Back we went, back toward Monticello, cruising at the speed of a low-rider on a Saturday night. It was unbelievable. I visualized kicking both feet up and bashing the back of his head in with my heels, and after we crashed, escaping into the desert. He cruised; smugly hauling his hippy prisoners, reversing our intended route.
The Monticello jail seemed a busy place. What with the inexhaustible stream of Indians, dope smoking climbers and all sorts of "others" travelling through, it is plainly a top revenue producer for the San Juan County Churchandstate. Pete took the one phone call and rang Dave, who drove out with our bail. Meanwhile, Pete's car was impounded in Moab. We couldn't believe he had missed the little bong under the floor mat no less, and a pipe stashed somewhere else. While I waited in the holding cell, I practiced my barefoot, painted cinder-block, blank-corner stemming, under the watch of the surveillance camera pointed at me. I wondered if the Mormon minions were watching.
Back in Durango at a loss, we had nothing better to do than go climbing. We decided to try a new route on the Watch Crystal because we might as well do something new since getting away didn't work. I remember it being a kind of surreal day.

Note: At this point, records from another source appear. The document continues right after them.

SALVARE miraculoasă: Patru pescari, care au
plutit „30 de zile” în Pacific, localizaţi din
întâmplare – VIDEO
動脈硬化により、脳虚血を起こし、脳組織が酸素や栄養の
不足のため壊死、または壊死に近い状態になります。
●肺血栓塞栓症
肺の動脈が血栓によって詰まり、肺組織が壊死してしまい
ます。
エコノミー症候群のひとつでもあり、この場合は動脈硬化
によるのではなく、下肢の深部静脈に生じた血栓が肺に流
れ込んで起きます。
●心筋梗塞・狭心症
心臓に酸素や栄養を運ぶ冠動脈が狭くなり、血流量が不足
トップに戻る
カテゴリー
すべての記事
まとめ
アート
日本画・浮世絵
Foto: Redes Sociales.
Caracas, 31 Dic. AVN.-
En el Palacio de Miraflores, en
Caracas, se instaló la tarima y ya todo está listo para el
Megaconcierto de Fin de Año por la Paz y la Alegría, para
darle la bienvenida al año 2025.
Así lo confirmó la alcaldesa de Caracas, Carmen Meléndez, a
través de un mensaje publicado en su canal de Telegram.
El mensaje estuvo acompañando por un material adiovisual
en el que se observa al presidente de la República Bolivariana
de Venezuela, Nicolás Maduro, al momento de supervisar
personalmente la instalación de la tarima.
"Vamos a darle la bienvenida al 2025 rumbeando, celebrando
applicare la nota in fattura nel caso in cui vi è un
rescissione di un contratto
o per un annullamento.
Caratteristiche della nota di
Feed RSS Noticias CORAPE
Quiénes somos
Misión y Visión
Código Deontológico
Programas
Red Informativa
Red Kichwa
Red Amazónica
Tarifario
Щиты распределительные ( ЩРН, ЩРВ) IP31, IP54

It was warm, there were lots of friends climbing and it felt like home. We hauled ropes, drill kit, plenty of hardware and some weed, of course, up to the Durangatan belay ledge. The intended route followed a seam to a short section where it opened to a thin crack. After that, it was obvious that it would be easier face climbing to the top. It would fit nicely between Apes of Wrath and Durangatan.
Our method was to lead with a thin haul rope running through a pulley on the harness. We would free climb to an aid placement and hang while the belayer hauled the drill to the leader via the pulley system. That way we didn't have to climb with the drill and the belayer could belay the drill if it was dropped. We would place a bolt and hang the drill on a Fifi hook there, while we climbed to the next placement. I fell a couple of times at the crux trying to stay with the seam. (later ascents discovered holds just right that make it slightly easier)
I gained the crack, got the Alien placements and jammed through to the lower angled climbing above. There, we made bigger runouts on the easier terrain and drilled from stances. As we climbed higher, more haul rope hung from the pulley and began to equal the weight of the drill-on the other side. This started to pull the drill off its hangar whence the leader then had all the weight of the haul rope and the drill plus the lead rope. I recall the resolution being to feed a bunch of haul rope to the drill and try to get more on that side of the pulley.
The route intersects with the original third pitch of Durangatan, which used to traverse from the second belay ledge to a bolt and finished on the last moves of the Watch Crystal. That bolt became the last bolt of our new route. I believe it to be an old Star Drive and one of the last remaining Star Drives at East Animas. This is where the route derives some quality East Animas "essence". The climber must climb above that old bolt with the top of the cliff becoming very attractive as he gets further from the rusted piece. Then, with top in hand, the climber is obliged to press out a mantle onto the sandy ledge with the belayer out of sight and a hundred and fifty feet below.